Talos configuration is managed with talhelper (see task talos:*). The repo tracks version pins and cluster definition; per-node machine configs are generated into talos/clusterconfig/ (gitignored).

Critical Files

talos/
├── talenv.yaml             # Version pinning
├── talconfig.yaml          # Cluster definition (talhelper)
├── patches/                # Reusable patch snippets
└── clusterconfig/          # Generated machine configs (gitignored)
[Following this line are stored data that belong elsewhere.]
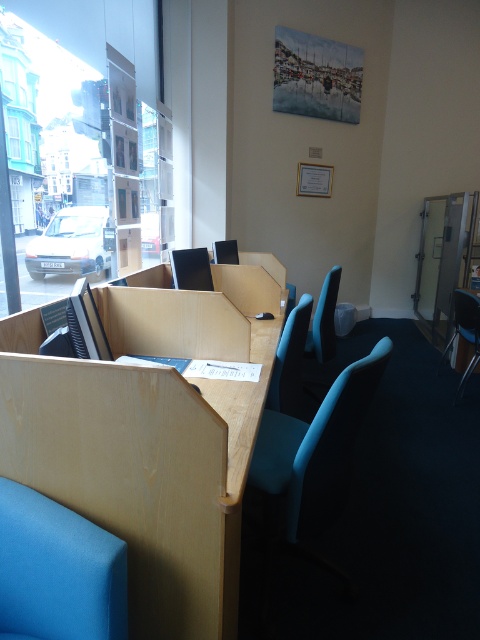 Between blue fabric swivel chair at lower left and blue fabric chair at center, which one is positioned lower?

blue fabric swivel chair at lower left is lower down.

Which is above, blue fabric swivel chair at lower left or blue fabric chair at center?

blue fabric chair at center is above.

You are a GUI agent. You are given a task and a screenshot of the screen. Output one action in this format:
    pyautogui.click(x=<x>, y=<y>)
    Task: Click on the blue fabric swivel chair at lower left
    
    Given the screenshot: What is the action you would take?
    pyautogui.click(x=58, y=572)

Who is taller, matte blue chair at center or blue fabric chair at center?

Standing taller between the two is blue fabric chair at center.

Find the location of a particular element. The width and height of the screenshot is (480, 640). matte blue chair at center is located at coordinates (316, 449).

Where is `matte blue chair at center`? matte blue chair at center is located at coordinates (316, 449).

Does blue fabric swivel chair at lower left appear on the right side of matte black chair at right?

In fact, blue fabric swivel chair at lower left is to the left of matte black chair at right.

Does blue fabric swivel chair at lower left appear over matte black chair at right?

Actually, blue fabric swivel chair at lower left is below matte black chair at right.

Where is `blue fabric swivel chair at lower left`? This screenshot has height=640, width=480. blue fabric swivel chair at lower left is located at coordinates (58, 572). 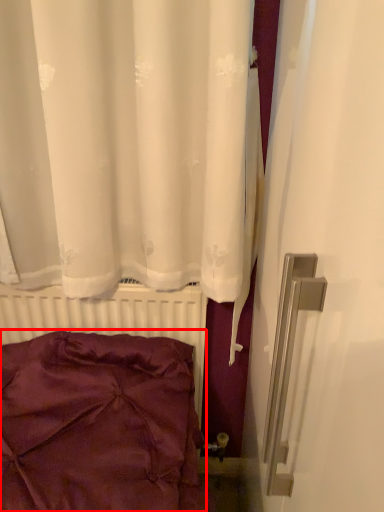 Question: From the image's perspective, what is the correct spatial positioning of pillow (annotated by the red box) in reference to radiator?

Choices:
 (A) below
 (B) above

Answer: (B) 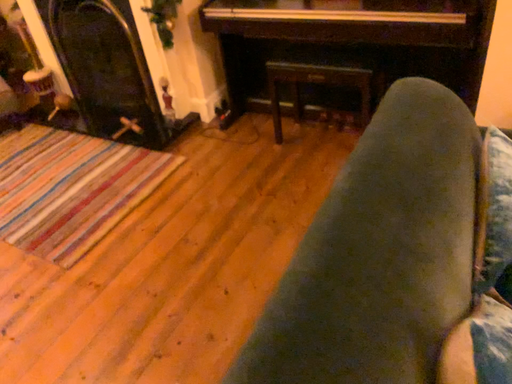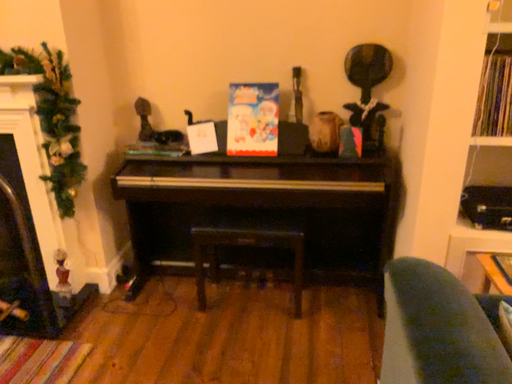 Question: Which way did the camera rotate in the video?

Choices:
 (A) rotated upward
 (B) rotated downward

Answer: (A) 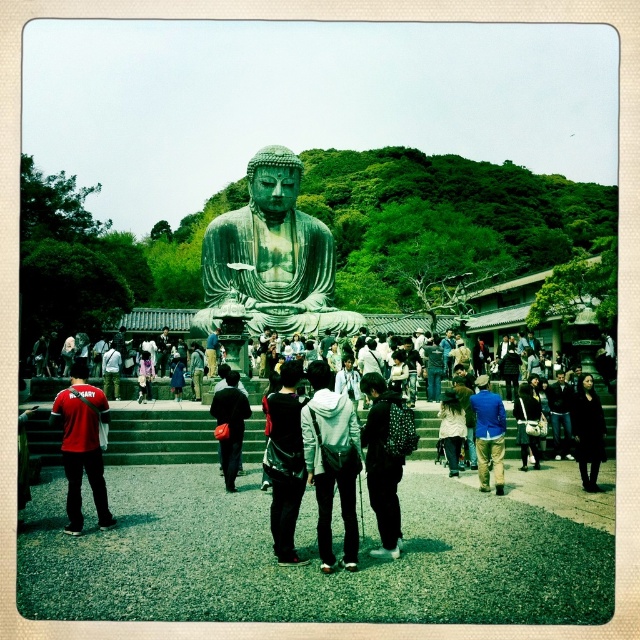 Measure the distance between black dotted hoodie at center and matte black jacket at center.

black dotted hoodie at center and matte black jacket at center are 81.67 feet apart from each other.

Is point (385, 413) behind point (522, 440)?

No, (385, 413) is in front of (522, 440).

Locate an element on the screen. This screenshot has height=640, width=640. black dotted hoodie at center is located at coordinates (381, 465).

Does white hoodie at center have a greater width compared to dark gray fabric backpack at center?

Yes.

Which is above, white hoodie at center or dark gray fabric backpack at center?

dark gray fabric backpack at center is higher up.

This screenshot has height=640, width=640. Describe the element at coordinates (332, 461) in the screenshot. I see `white hoodie at center` at that location.

At what (x,y) coordinates should I click in order to perform the action: click on white hoodie at center. Please return your answer as a coordinate pair (x, y). This screenshot has height=640, width=640. Looking at the image, I should click on [x=332, y=461].

Can you confirm if white hoodie at center is shorter than black dotted hoodie at center?

No, white hoodie at center is not shorter than black dotted hoodie at center.

The height and width of the screenshot is (640, 640). In order to click on white hoodie at center in this screenshot , I will do `click(332, 461)`.

Who is more forward, (340, 476) or (388, 531)?

Point (340, 476)

This screenshot has width=640, height=640. What are the coordinates of `white hoodie at center` in the screenshot? It's located at (332, 461). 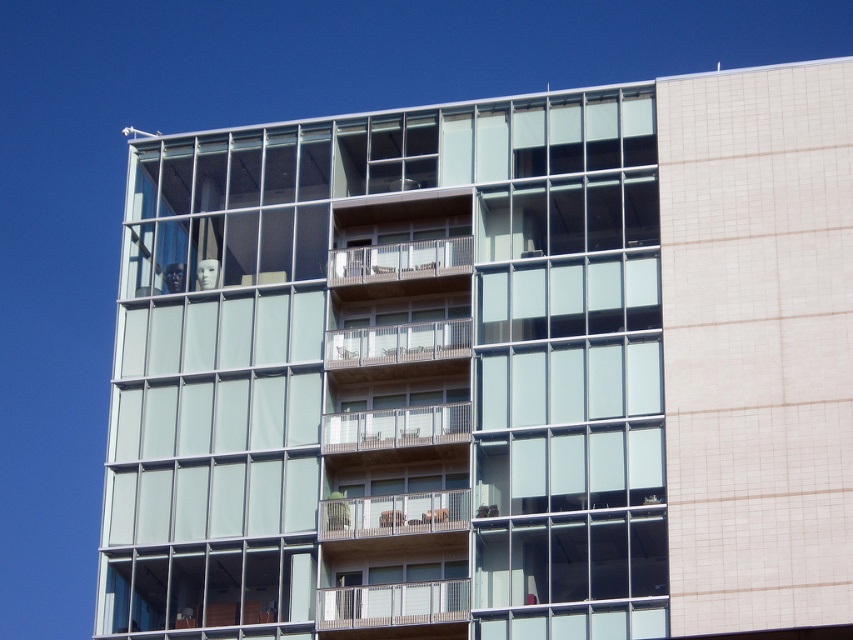 Between wooden brown balcony at center and wooden balcony at center, which one appears on the left side from the viewer's perspective?

From the viewer's perspective, wooden balcony at center appears more on the left side.

I want to click on wooden brown balcony at center, so click(393, 513).

Is point (363, 525) positioned before point (399, 419)?

Yes, it is in front of point (399, 419).

Where is `wooden brown balcony at center`? The width and height of the screenshot is (853, 640). wooden brown balcony at center is located at coordinates (393, 513).

Who is positioned more to the right, wooden balcony at center or brown wooden balcony at center?

brown wooden balcony at center is more to the right.

Image resolution: width=853 pixels, height=640 pixels. In order to click on wooden balcony at center in this screenshot , I will do `click(395, 428)`.

How distant is wooden railing at lower center from wooden at center?

wooden railing at lower center is 7.94 meters from wooden at center.

From the picture: Who is more distant from viewer, (440, 600) or (331, 346)?

Positioned behind is point (331, 346).

Where is `wooden railing at lower center`? The image size is (853, 640). wooden railing at lower center is located at coordinates point(392,604). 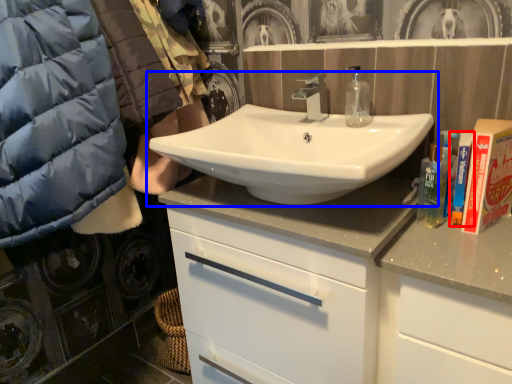 Question: Which object is closer to the camera taking this photo, toiletry (highlighted by a red box) or sink (highlighted by a blue box)?

Choices:
 (A) toiletry
 (B) sink

Answer: (B) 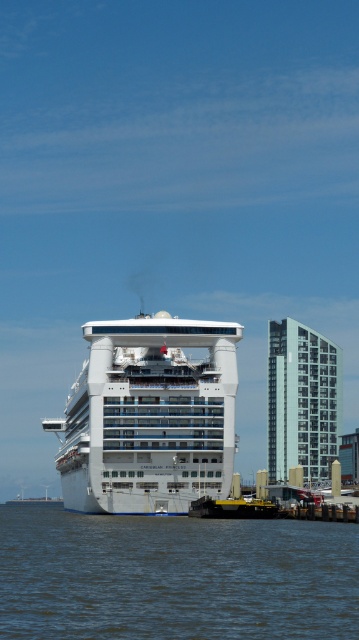 Question: Does brown water at lower left have a larger size compared to white glossy cruise ship at center?

Choices:
 (A) no
 (B) yes

Answer: (A)

Question: Among these objects, which one is nearest to the camera?

Choices:
 (A) white glossy cruise ship at center
 (B) brown water at lower left

Answer: (B)

Question: Is brown water at lower left in front of white glossy cruise ship at center?

Choices:
 (A) no
 (B) yes

Answer: (B)

Question: Does brown water at lower left have a larger size compared to white glossy cruise ship at center?

Choices:
 (A) no
 (B) yes

Answer: (A) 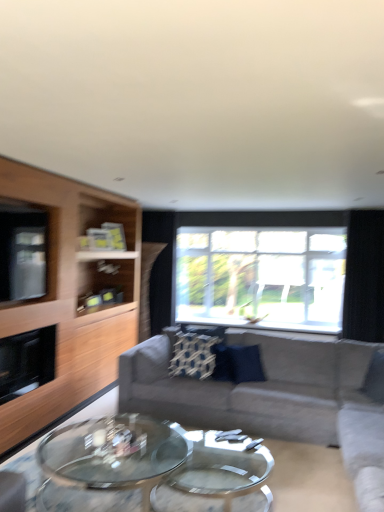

Export machine configs (optional)

If you want an out-of-band backup of the live machine configs, export them from Talos and store them securely (do not commit them to Git):

talosctl -n <node-ip> get machineconfig -o yaml > /secure-backup/<node-name>.machineconfig.yaml

Kubernetes State Backup

All Kubernetes manifests are in Git and managed by Flux.

Full Restore from Git

# Clone the repository
git clone https://github.com/sagaragas/k3s-homelab.git

Bootstrap the cluster base components + Flux (operator/instance) using the repo bootstrap tooling (see ./scripts/bootstrap-apps.sh and bootstrap/helmfile.d/).

Secrets Recovery

Secrets are encrypted with SOPS. To decrypt:

# Set the age key
export SOPS_AGE_KEY_FILE=/path/to/age.key

# Decrypt a secret
sops -d kubernetes/apps/*/secret.sops.yaml

PVC Backup with Velero

Velero is deployed in this cluster and configured to back up to an in-cluster S3-compatible store (Minio) and take CSI snapshots.

Create Backup

# Backup a namespace
velero backup create my-backup --include-namespaces default

# Backup entire cluster
velero backup create full-backup

Restore

velero restore create --from-backup my-backup

Disaster Recovery Procedures

Scenario 1: Single Node Failure

See Node Failure Runbook

Scenario 2: Complete Cluster Loss

  1. Provision new VMs with Talos ISO
  2. Apply Talos configs from backup
  3. Bootstrap etcd from snapshot (or fresh if no snapshot)
  4. Install Flux to restore workloads
# Fresh bootstrap
talosctl bootstrap -n 172.16.1.50

# Get kubeconfig
talosctl kubeconfig

# Bootstrap base apps + Flux (operator/instance)
./scripts/bootstrap-apps.sh

Scenario 3: Corrupted Etcd

# Stop etcd on all control planes
talosctl -n 172.16.1.50,51,52 service etcd stop

# Restore from snapshot on first node
talosctl -n 172.16.1.50 bootstrap --recover-from=./db.snapshot

# Other nodes will rejoin automatically

Backup Checklist

  • [ ] Age private key stored in password manager
  • [ ] Etcd snapshots automated (daily)
  • [ ] Git repository has all manifests
  • [ ] SOPS-encrypted secrets committed
  • [ ] Tested restore procedure
  • [ ] Offsite backup copy (3-2-1 rule)

Testing Backups

Regularly test your backups:

# 1. Create test namespace
kubectl create ns backup-test

# 2. Deploy test app
kubectl -n backup-test run nginx --image=nginx

# 3. Backup
talosctl -n 172.16.1.50 etcd snapshot test-backup.snapshot

# 4. Delete and restore (in test environment only!)